The latest spat between Britain and Russia is largely a newspaper creation. The refugee oligarch Boris Berezovsky told the Guardian (13 April) that ‘he is planning the violent overthrow of President Putin from his base in Britain’. The Russian government was predictably, and understandably, annoyed. Dmitry Peskov, the Kremlin’s chief spokesman, said Russia would be calling (once more) for his extradition to face trial for criminal activities. Of course, nothing much will follow. It’s just another small nail in the coffin of Anglo-Russian relations.
Berezovsky fled from Russia at the end of 2000, and was granted political asylum in Britain in September 2003. The Russian Prosecutor’s office had requested Britain that he be returned to stand trial for financial crimes, but Berezovsky successfully argued that he would be assassinated if he returned home. The main evidence for this was the assertion, on Russian TV in 1998. by FSB (ex-KGB) officer Alexander Litvinenko that he had been ordered by his superiors to murder Berezovsky. In fact Litvinenko (also granted political asylum in Britain) was the one who was murdered. All this is deeply mysterious, but there must be a suspicion that Litvinenko was put up to the assassination story by Berezovsky, who was already planning his escape from Russia.
It is unlikely that a fresh Russian request for extradition –this time for political as well as financial crimes –will succeed, because a judge considering such a request would need to be sure that Berezovsky would face a reasonably fair trial, and, if found guilty, would receive a sentence proportionate to the offence. No British judge would send Berezovsky back to Russian justice. Berezovsky’s continuing freedom is the price the Russian government pays for the way it disposed of Khodorkovsky and Yukos.
Nevertheless, he is a continuing obstacle to Anglo-Russian understanding which is
important, not just for the two countries, but for international relations. Is there anything which can be done?
The British government could deport him, on the ground that his presence in Britain is against the public interest. There are plenty of other countries which would happily receive him and his money (now estimated at $1.5bn.). But this is unlikely to happen, since Britain would be seen as bowing to Russian pressure.
The British might prosecute him themselves under anti-terrorist legislation which makes it a crime to plot the violent overthrow of any government. But such a prosecution is unlikely to succeed –Berezovsky is a master at back pedalling and claiming he was misrepresented –so it is unlikely to be attempted.
The Russians would probably do best to ignore him. But it is difficult for them to do this, since he was once powerful and still has money and good connections. Also, governments doubtful of their own legitimacy always over-react –as the recent heavy-handed crackdown on peaceful demonstrations in Moscow and St. Petersburg show. So for the Kremlin he remains a force for mischief.

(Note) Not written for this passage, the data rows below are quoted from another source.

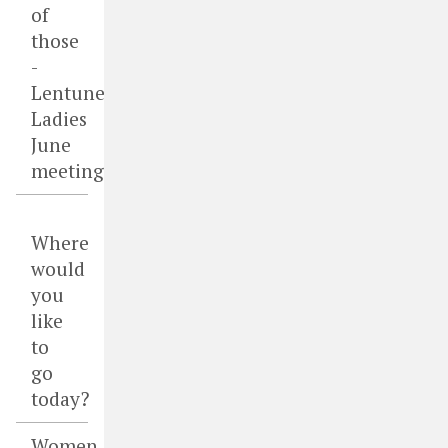
of
those
-
Lentune
Ladies
June
meeting
Where
would
you
like
to
go
today?
Women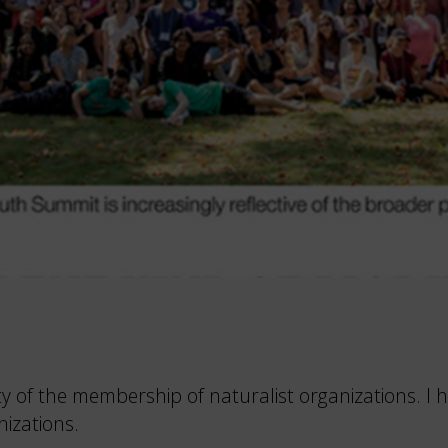
ity of the membership of naturalist organizations.
nizations.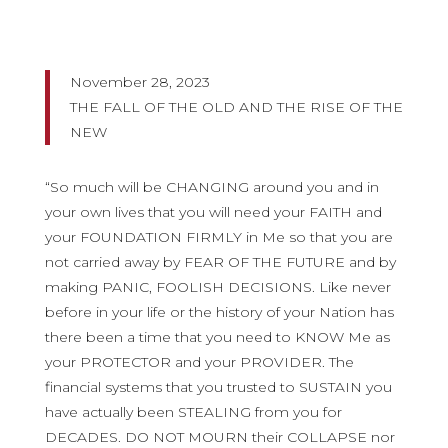
November 28, 2023
THE FALL OF THE OLD AND THE RISE OF THE
NEW
“So much will be CHANGING around you and in
your own lives that you will need your FAITH and
your FOUNDATION FIRMLY in Me so that you are
not carried away by FEAR OF THE FUTURE and by
making PANIC, FOOLISH DECISIONS. Like never
before in your life or the history of your Nation has
there been a time that you need to KNOW Me as
your PROTECTOR and your PROVIDER. The
financial systems that you trusted to SUSTAIN you
have actually been STEALING from you for
DECADES. DO NOT MOURN their COLLAPSE nor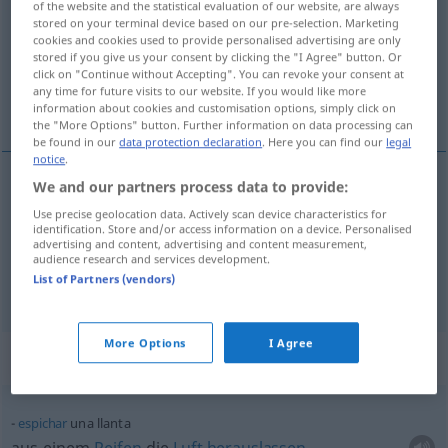
of the website and the statistical evaluation of our website, are always
stored on your terminal device based on our pre-selection. Marketing
Overview of all translations
cookies and cookies used to provide personalised advertising are only
stored if you give us your consent by clicking the "I Agree" button. Or
(For more details, click/tap on the translation)
click on "Continue without Accepting". You can revoke your consent at
any time for future visits to our website. If you would like more
Felge, Reifen
information about cookies and customisation options, simply click on
the "More Options" button. Further information on data processing can
be found in our
data protection declaration
. Here you can find our
legal
notice
.
We and our partners process data to provide:
Felge
f
llanta
Use precise geolocation data. Actively scan device characteristics for
identification. Store and/or access information on a device. Personalised
advertising and content, advertising and content measurement,
Reifen
m
llanta
AM
audience research and services development.
List of Partners (vendors)
More Options
I Agree
Context sentences for "llanta"
espichar
una llanta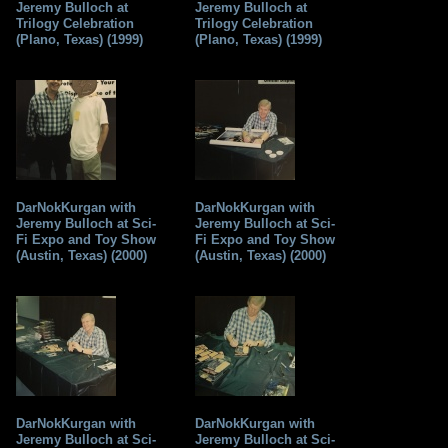
Jeremy Bulloch at
Jeremy Bulloch at
Trilogy Celebration
Trilogy Celebration
(Plano, Texas) (1999)
(Plano, Texas) (1999)
DarNokKurgan with
DarNokKurgan with
Jeremy Bulloch at Sci-
Jeremy Bulloch at Sci-
Fi Expo and Toy Show
Fi Expo and Toy Show
(Austin, Texas) (2000)
(Austin, Texas) (2000)
DarNokKurgan with
DarNokKurgan with
Jeremy Bulloch at Sci-
Jeremy Bulloch at Sci-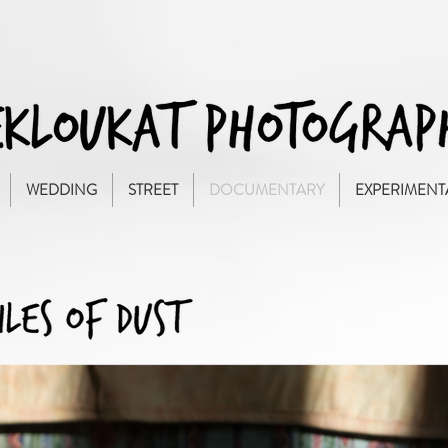
WEDDING
STREET
DOCUMENTARY
EXPERIMENT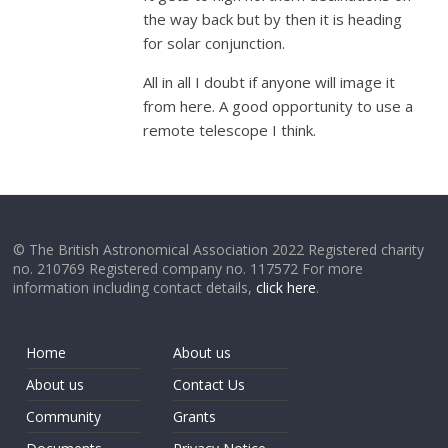
the way back but by then it is heading
for solar conjunction.
All in all I doubt if anyone will image it
from here. A good opportunity to use a
remote telescope I think.
© The British Astronomical Association 2022 Registered charity
no. 210769 Registered company no. 117572 For more
information including contact details,
click here
.
Home
About us
About us
Contact Us
Community
Grants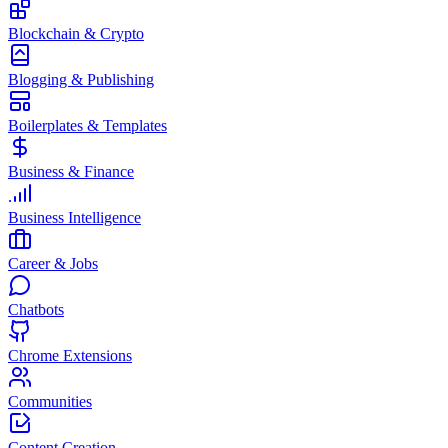
Blockchain & Crypto
Blogging & Publishing
Boilerplates & Templates
Business & Finance
Business Intelligence
Career & Jobs
Chatbots
Chrome Extensions
Communities
Content Creation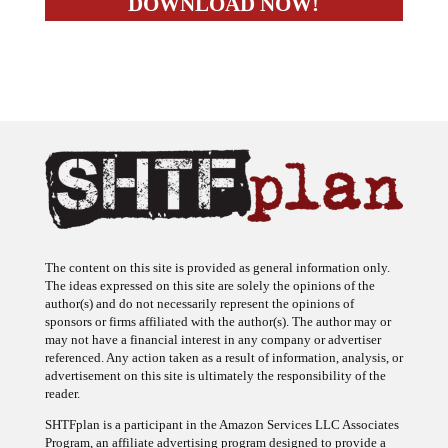
The content on this site is provided as general information only.
The ideas expressed on this site are solely the opinions of the
author(s) and do not necessarily represent the opinions of
sponsors or firms affiliated with the author(s). The author may or
may not have a financial interest in any company or advertiser
referenced. Any action taken as a result of information, analysis, or
advertisement on this site is ultimately the responsibility of the
reader.
SHTFplan is a participant in the Amazon Services LLC Associates
Program, an affiliate advertising program designed to provide a
means for sites to earn advertising fees by advertising and linking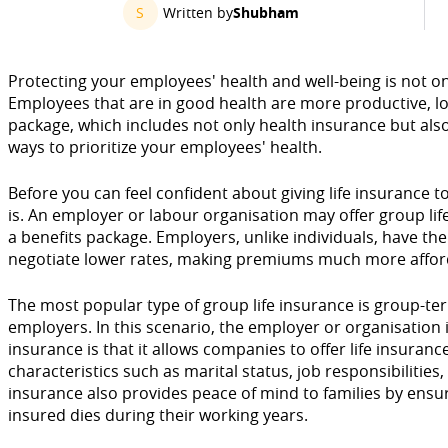
S
Written by
Shubham
Protecting your employees' health and well-being is not onl
Employees that are in good health are more productive, loy
package, which includes not only health insurance but also e
ways to prioritize your employees' health.
Before you can feel confident about giving life insurance 
is. An employer or labour organisation may offer group li
a benefits package. Employers, unlike individuals, have the 
negotiate lower rates, making premiums much more affor
The most popular type of group life insurance is group-te
employers. In this scenario, the employer or organisation 
insurance is that it allows companies to offer life insura
characteristics such as marital status, job responsibilities,
insurance also provides peace of mind to families by ensuri
insured dies during their working years.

A partial solution would simply be to cut off the oxygen of publicity on which he thrives. He goes around peddling the story that he is about to topple Putin, that ‘Putin doesn’t have the chance to survive, even to the next election of 2008’. This shows he has lost touch with reality. Why should any newspaper give him a platform for his empty boasting? He is yesterday’s news, not tomorrow’s. The reason he can still place his stories is twofold. First, newspaper readers like conspiracy theories which mingle money, power, and murder. Secondly, the Kremlin is so secretive that people are prepared to believe almost anything to its discredit. Berezovsky will cease to be ‘copy’ as soon as Russia has a better story to tell, and masters the art of public relations.